Community Vans offer alternative way for Eastside residents to get around

BOTHELL, Wash. -- As we continue to explore transit and transportation options around the region, Metro Transit’s Community Connections has come up with a program to help give residents in the Bothell and Woodinville area a creative way to get around using Community Vans.

"So a community van enables community members to book in advance, local trips it’s not intended as a commute option, it’s intended to get folks in the community to places they might otherwise go because they don’t have easy public transportation, and a group trip is a driver and two riders, so it’s not a large group," said Cathy Snow, Program Manager for King County Metro Community Connections.

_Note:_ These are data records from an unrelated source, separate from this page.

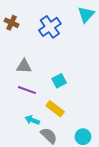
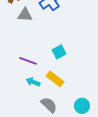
gray triangle: (24, 66) -> (25, 15), moved
cyan arrow: (32, 120) -> (33, 82), moved

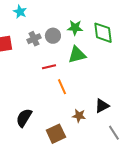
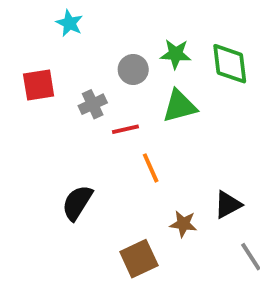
gray cross: (34, 39) -> (93, 104), moved
black semicircle: (24, 118) -> (77, 203), moved

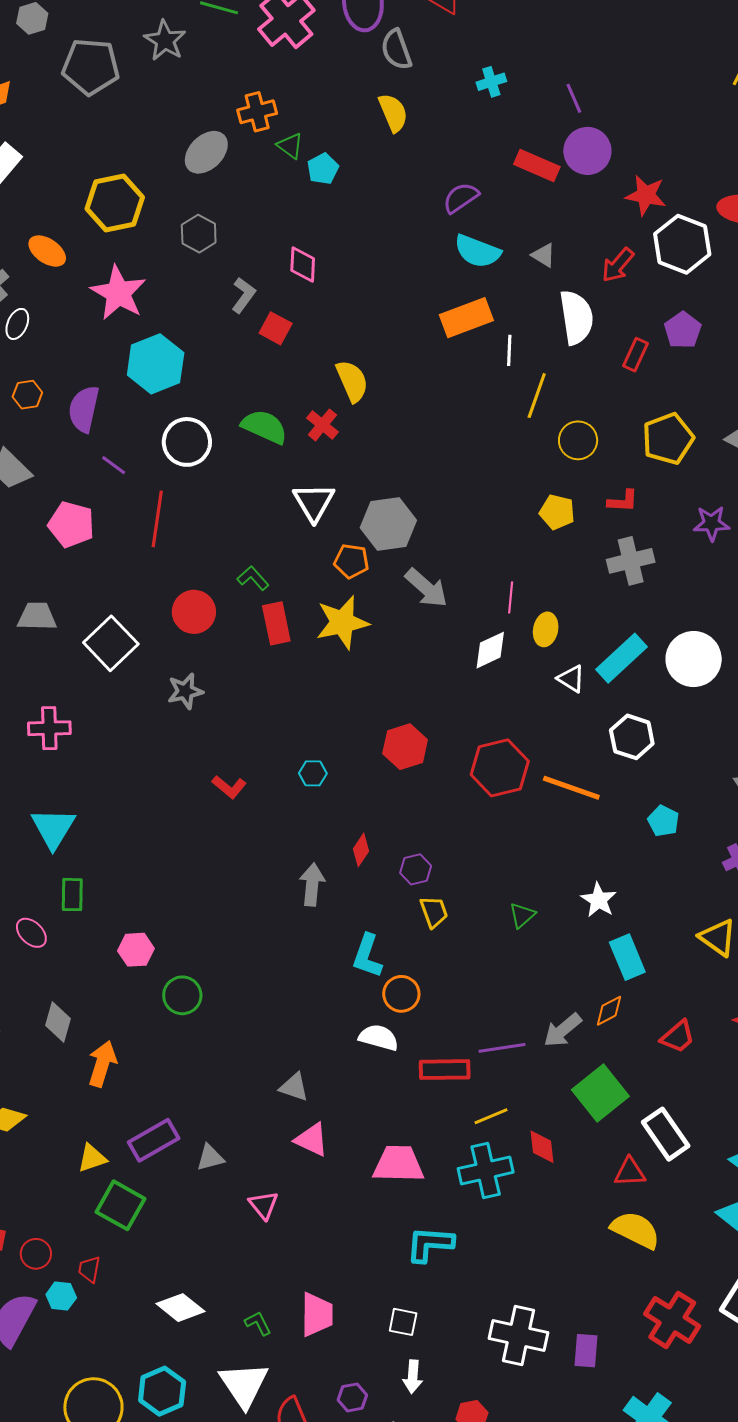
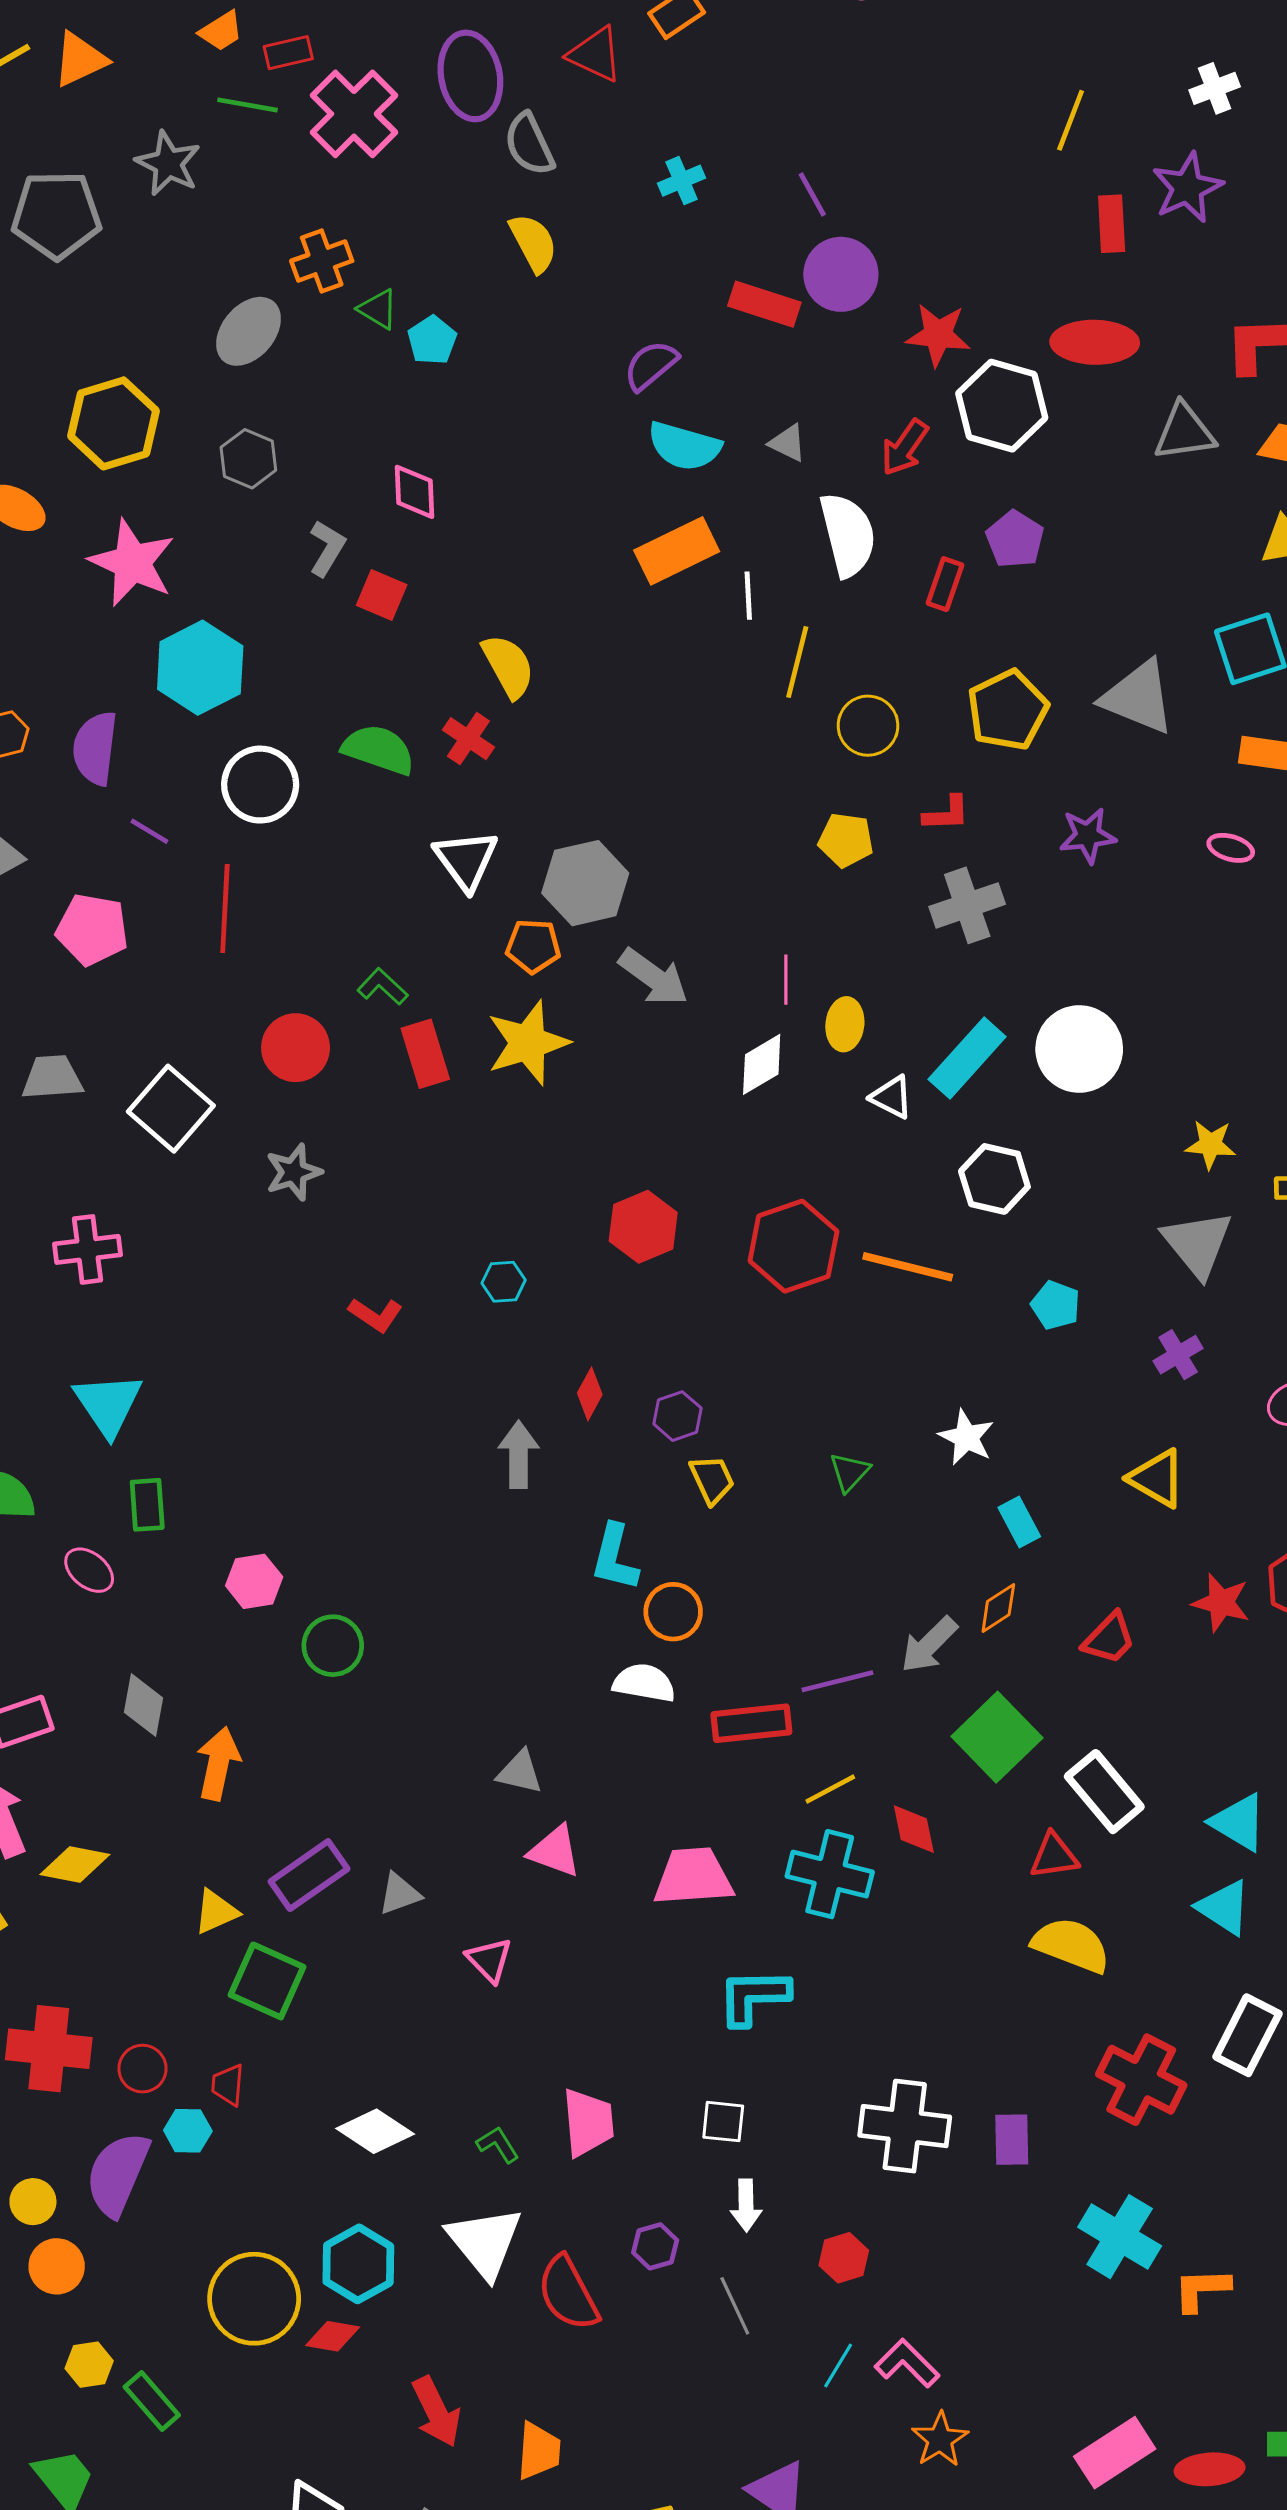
cyan rectangle: (627, 957) -> (1019, 1522), size x0.7
cyan cross: (486, 1170) -> (830, 1874), turned 32

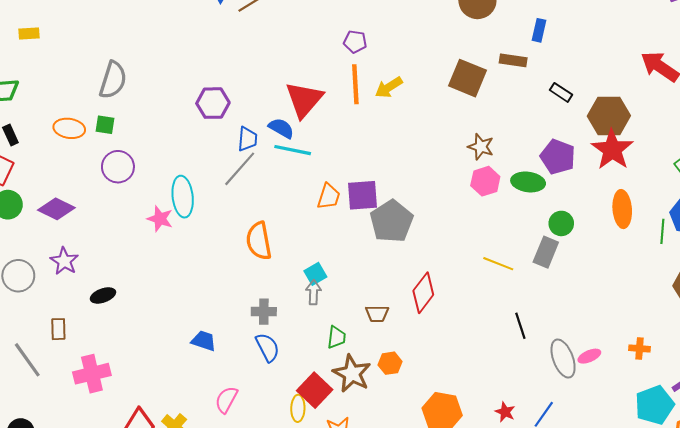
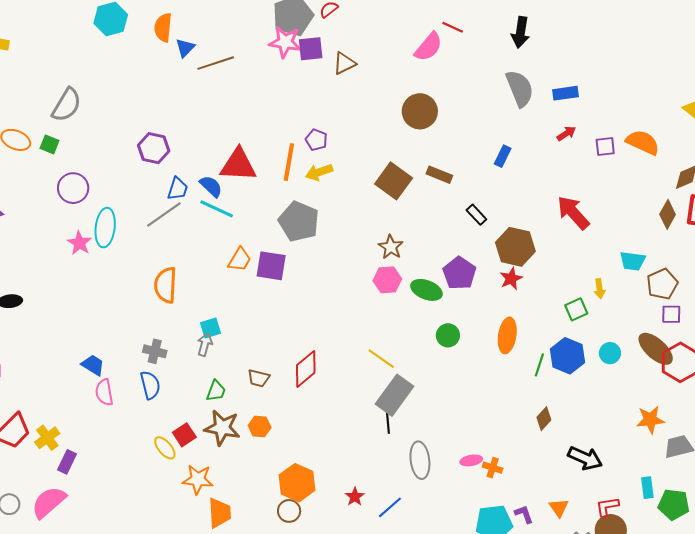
blue rectangle: (539, 30) -> (503, 156), moved
purple pentagon: (355, 42) -> (316, 140), moved
red triangle: (304, 100) -> (238, 165), turned 39
red star: (612, 150) -> (511, 279), size x0.6
purple circle: (118, 167) -> (73, 188), moved
gray pentagon: (392, 221) -> (299, 221), moved, turned -30
gray rectangle: (546, 252) -> (394, 395), moved, size x1.4
pink ellipse: (589, 356) -> (471, 460), moved
brown star: (352, 374) -> (222, 428), turned -30
red square: (315, 390) -> (184, 435), size x0.7
pink semicircle: (226, 400) -> (104, 392), moved, turned -52
yellow ellipse: (298, 408) -> (165, 448), turned -55

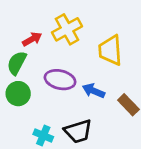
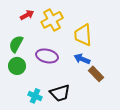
red arrow: (32, 39) -> (27, 15), moved
blue arrow: (94, 91) -> (82, 59), moved

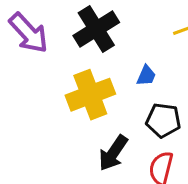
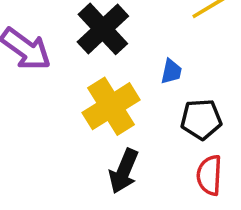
black arrow: (113, 153) -> (124, 171), moved

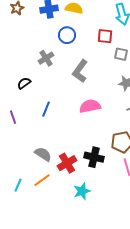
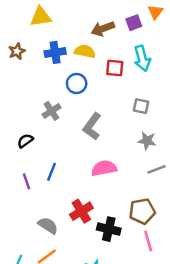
red square: (105, 36) -> (115, 68), moved
purple line: (13, 117) -> (26, 181), moved
red cross: (67, 163) -> (81, 211), moved

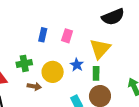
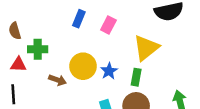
green cross: (24, 63) -> (38, 49), moved
blue star: (77, 65) -> (109, 71), moved

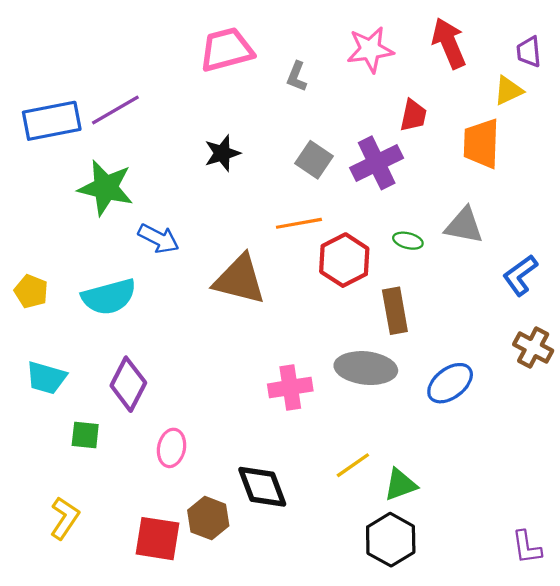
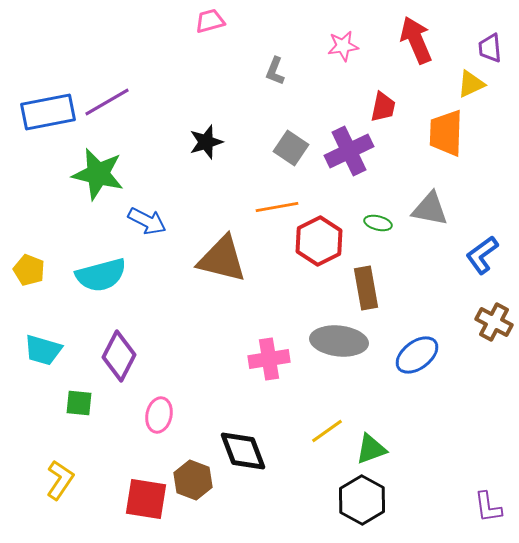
pink trapezoid: (227, 50) -> (210, 21), moved, size x0.6
pink star: (370, 50) -> (343, 46), size x0.7

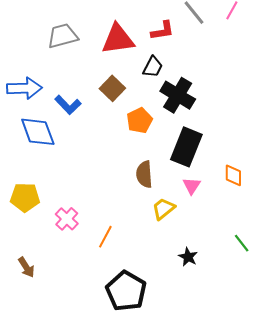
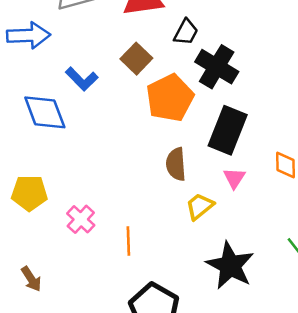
blue arrow: (24, 88) -> (28, 35), moved
orange pentagon: (139, 120) -> (170, 98), size x1.5
orange line: (105, 237) -> (128, 241), turned -30
black star: (188, 257) -> (230, 266), size x2.0

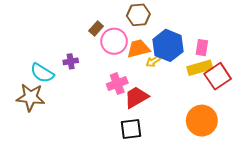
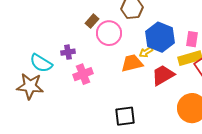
orange trapezoid: (138, 49) -> (132, 63), moved
pink cross: (117, 84) -> (83, 74), moved
red trapezoid: (136, 97) -> (163, 75), moved

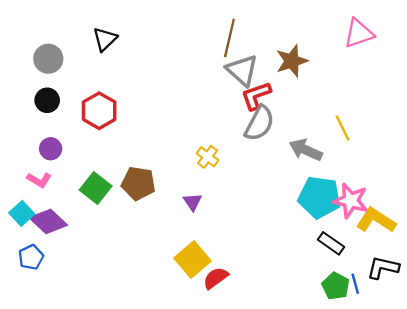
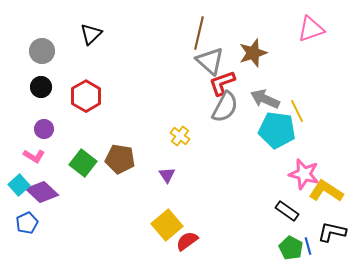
gray arrow: (306, 150) -> (265, 99), moved
cyan pentagon: (319, 197) -> (277, 130), moved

The whole system is run organically with a community transportation coordinator, like Kristi Dreessen, to help schedule trips, drivers, and riders, really allowing the community to choose where they’d like to go.

"Well the city of Bothell actually has their own van and access to that van also the one at the University of Washington Bothell campus and there’s also a third one in the city of Woodinville, so people from Bothell have potential of using all three vans," Dreesen said.

Taking trips to a local nursery, a Casino for the evening, simple trips can make a big difference. Sherman Goong, the city Transportation Planner was one of the first drivers to sign up for the program scheduling a drive for UW students.

"I’m invested in this program from the city standpoint, so I really wanted to try to think of a way that I could utilize being a driver, and initially I was just thinking I could make a, I saw the need for the students on the University campus there, and I thought that maybe I could make a trip to take a few kids to the grocery store," Goony said.

And funding the project, it’s affordable, riders pay a Metro round trip fare and it can function with an ORCA monthly pass.